Should I do it? With a flood of off-lease leafs coming up in the second half of 2016, and the GM bolt being in production around then, I think the value of the leaf will drop even further. Right now, the range is just good enough for my commute, and as I lose more bars, I have access to a charger at work that would permit me to make the reduced range work (but at $0.32/kwh it's EXPENSIVE). So if there's a better offer between now and Oct, it'll make more financial sense.

Or should I take the offer and hope that the battery loses 4 bars before I reach 60k miles?
 
I think that is the deal I was offered as well but my residual must be quite a bit higher than yours. (Our payment is $100/month). You might want to be checking Car Guru for comparables now and as time goes on. With more of an idea of the options you have it should be easier to make a decision that works for you. Hoping for a new battery might not be your best bet.
 
Oils4AsphaultOnly said:
So I just got an offer from NMAC to reduce my payoff amount by $7500 if I go down to the dealer by April 1 to buy it out.

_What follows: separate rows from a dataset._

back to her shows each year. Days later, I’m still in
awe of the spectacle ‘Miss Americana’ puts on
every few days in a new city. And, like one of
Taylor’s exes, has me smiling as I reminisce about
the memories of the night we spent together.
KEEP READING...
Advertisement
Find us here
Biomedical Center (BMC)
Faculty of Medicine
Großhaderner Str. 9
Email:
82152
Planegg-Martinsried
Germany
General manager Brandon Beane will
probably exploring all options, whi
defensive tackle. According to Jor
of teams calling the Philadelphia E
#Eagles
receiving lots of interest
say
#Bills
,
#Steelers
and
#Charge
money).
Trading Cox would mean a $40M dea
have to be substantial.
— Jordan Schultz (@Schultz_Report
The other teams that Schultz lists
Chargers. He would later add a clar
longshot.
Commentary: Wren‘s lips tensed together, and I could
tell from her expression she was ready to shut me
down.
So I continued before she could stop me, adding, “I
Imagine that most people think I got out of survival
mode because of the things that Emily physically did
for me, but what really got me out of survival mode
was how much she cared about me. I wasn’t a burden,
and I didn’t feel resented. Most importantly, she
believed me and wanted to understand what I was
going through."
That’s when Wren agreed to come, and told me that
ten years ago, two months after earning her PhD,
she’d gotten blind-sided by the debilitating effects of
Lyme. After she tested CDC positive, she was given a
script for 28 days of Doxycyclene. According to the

background: I have a 2013 leaf with ~41k miles on it. The lease is up in Oct. The battery has already lost 1 bar (~30k miles), and I'm expecting the second one to go before Oct. The car's been good, except that I've had to fix the AC twice. With the discount, I'm expecting to pay ~6500 out of pocket to buy out the lease.

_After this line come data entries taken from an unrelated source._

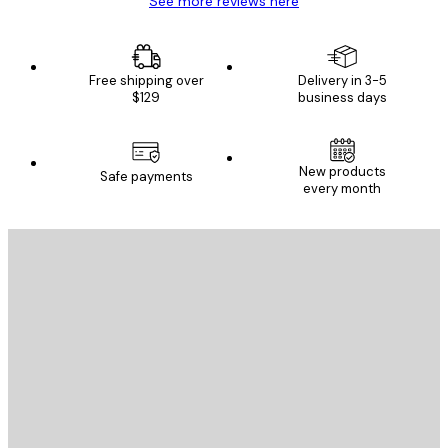
See more reviews here
Free shipping over
Delivery in 3-5
$129
business days
New products
Safe payments
every month
E-mail
SEND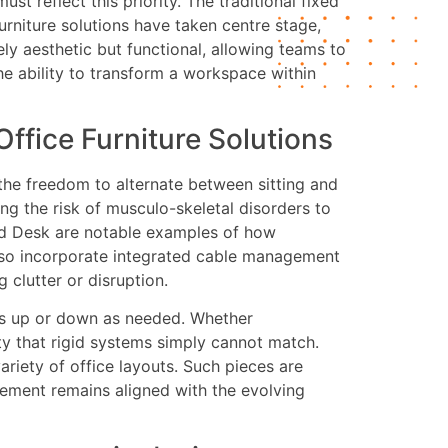
t reflect this priority. The traditional fixed
furniture solutions have taken centre stage,
ly aesthetic but functional, allowing teams to
he ability to transform a workspace within
ffice Furniture Solutions
the freedom to alternate between sitting and
ng the risk of musculo-skeletal disorders to
and Desk are notable examples of how
also incorporate integrated cable management
clutter or disruption.
nts up or down as needed. Whether
ty that rigid systems simply cannot match.
ariety of office layouts. Such pieces are
gement remains aligned with the evolving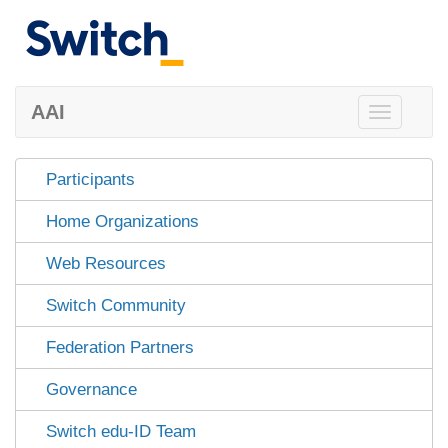
AAI
Toggle
navigation
Participants
Home Organizations
Web Resources
Switch Community
Federation Partners
Governance
Switch edu-ID Team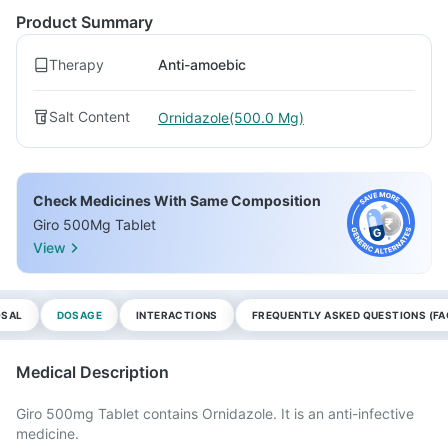
Product Summary
Therapy
Anti-amoebic
Salt Content
Ornidazole(500.0 Mg)
Check Medicines With Same Composition
Giro 500Mg Tablet
View
OSAL
DOSAGE
INTERACTIONS
FREQUENTLY ASKED QUESTIONS (FA
Medical Description
Giro 500mg Tablet contains Ornidazole. It is an anti-infective
medicine.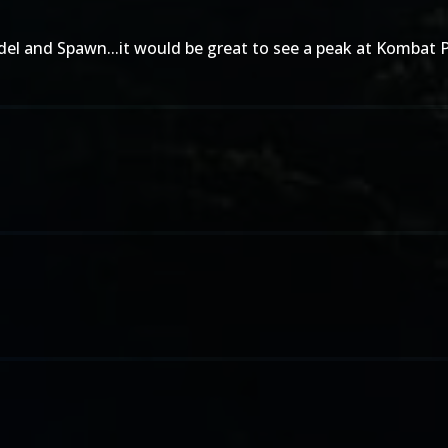
indel and Spawn...it would be great to see a peak at Kombat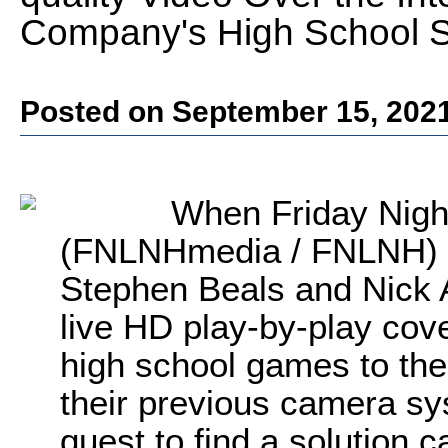
Company's High School 
Posted on September 15, 202
When Friday Nigh
(FNLNHmedia / FNLNH) 
Stephen Beals and Nick A
live HD play-by-play cove
high school games to th
their previous camera sy
quest to find a solution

Should I do it? With a flood of off-lease leafs coming up in the second half of 2016, and the GM bolt being in production around then, I think the value of the leaf will drop even further. Right now, the range is just good enough for my commute, and as I lose more bars, I have access to a charger at work that would permit me to make the reduced range work (but at $0.32/kwh it's EXPENSIVE). So if there's a better offer between now and Oct, it'll make more financial sense.

Or should I take the offer and hope that the battery loses 4 bars before I reach 60k miles?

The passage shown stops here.